*About this exercise*
Without including any picture, copy the entries that follow word for word.

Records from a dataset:
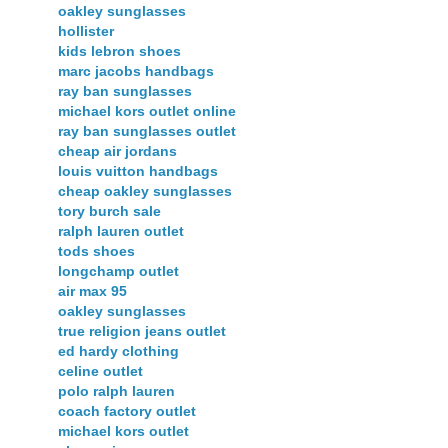
oakley sunglasses
hollister
kids lebron shoes
marc jacobs handbags
ray ban sunglasses
michael kors outlet online
ray ban sunglasses outlet
cheap air jordans
louis vuitton handbags
cheap oakley sunglasses
tory burch sale
ralph lauren outlet
tods shoes
longchamp outlet
air max 95
oakley sunglasses
true religion jeans outlet
ed hardy clothing
celine outlet
polo ralph lauren
coach factory outlet
michael kors outlet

*Exercise result*
oakley sunglasses
hollister
kids lebron shoes
marc jacobs handbags
ray ban sunglasses
michael kors outlet online
ray ban sunglasses outlet
cheap air jordans
louis vuitton handbags
cheap oakley sunglasses
tory burch sale
ralph lauren outlet
tods shoes
longchamp outlet
air max 95
oakley sunglasses
true religion jeans outlet
ed hardy clothing
celine outlet
polo ralph lauren
coach factory outlet
michael kors outlet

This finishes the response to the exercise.